Biofilm-mediated surface depolymerization of multiple synthetic polymers by mangrove-derived bacterial consortia.
Bhattacharya S, Kolandhasamy P, Mandal A, Rajaram R, Darbha GK
Soil Health
Microplastics are now found in garden soil, compost, and even in the vegetables we eat, and discovering naturally occurring bacteria that can break plastics down is a first step toward cleaning up the contamination already surrounding our food.
Scientists collected mud from mangrove swamps and used the bacteria living in it to attack five types of common plastic. Over 120 days, the bacteria formed slimy coatings on the plastic surfaces, slowly eating into them and causing measurable weight loss and physical weakening — like rust eating through metal, but biological. Styrofoam was the most vulnerable, losing about a fifth of its mass, while plastic drink-bottle material lost roughly 8%.
Key Findings
Styrofoam (PS) lost 20.14% of its mass over 120 days of bacterial exposure, the highest degradation among all five plastics tested.

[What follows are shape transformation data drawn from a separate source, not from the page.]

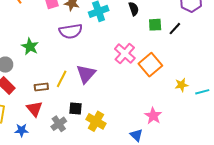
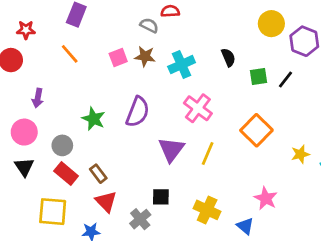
purple semicircle: (71, 31) -> (138, 112), moved, turned -55
pink cross: (125, 54) -> (198, 108), moved
yellow line: (62, 79) -> (208, 154), moved
brown rectangle: (41, 87) -> (98, 174), moved, turned 64
yellow cross: (96, 121) -> (207, 210), moved

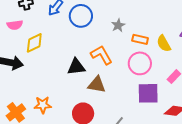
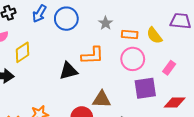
orange L-shape: (101, 55) -> (93, 56), turned 125
brown triangle: (97, 85) -> (102, 99), moved

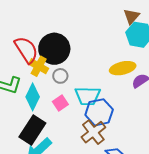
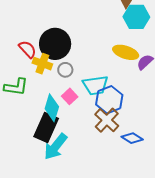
red semicircle: (26, 50) -> (28, 49), size x0.7
yellow ellipse: (123, 68) -> (126, 52), turned 40
cyan diamond: (33, 97) -> (52, 108), moved

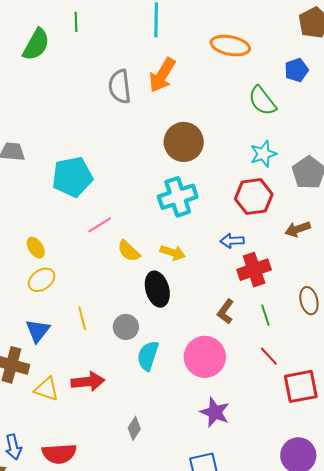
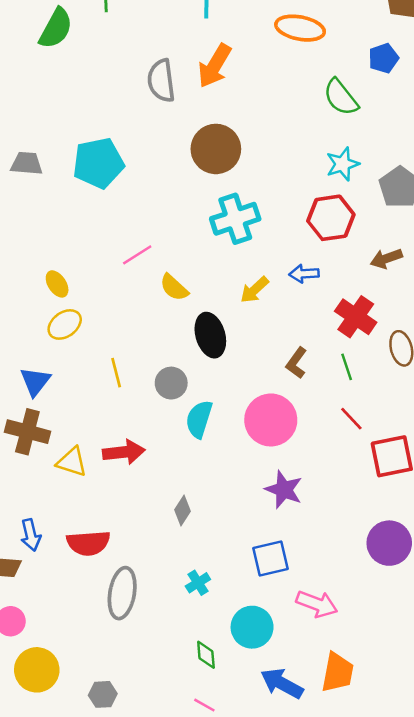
brown circle: (184, 142) -> (216, 149), moved
cyan pentagon: (72, 177) -> (98, 163), moved
yellow arrow: (173, 253) -> (254, 290), moved, turned 120
red cross: (254, 270) -> (356, 317), moved, turned -36
blue triangle: (38, 331) -> (35, 382), moved

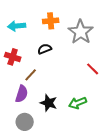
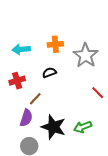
red cross: (13, 57) -> (17, 81), turned -35
black star: (49, 103) -> (53, 127), size x1.4

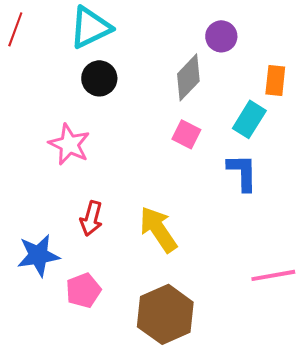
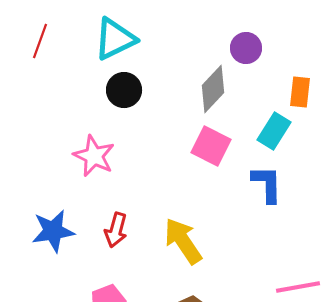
pink square: (186, 134) -> (211, 146), size x1.4
blue star: (38, 255) -> (53, 231), moved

PET (the plastic used in water bottles) showed 8.33% mass loss, with microscopy confirming nanoscale surface pitting and chemical changes to polymer chains.
First-order kinetic modeling confirmed that degradation rates differed meaningfully across polymer types, establishing mangrove bacteria as a ranked, comparative tool for plastic breakdown.
chevron_right Technical Summary
Bacteria harvested from mangrove mud can physically break down common plastics — including styrofoam and plastic bottles — by forming sticky biofilms that pit and weaken polymer surfaces, with styrofoam losing over 20% of its mass in just four months.
Abstract Preview
Plastic pollution persists across marine and terrestrial ecosystems largely due to the intrinsic resistance of synthetic polymers to biological attack. Despite growing evidence of microbial interac...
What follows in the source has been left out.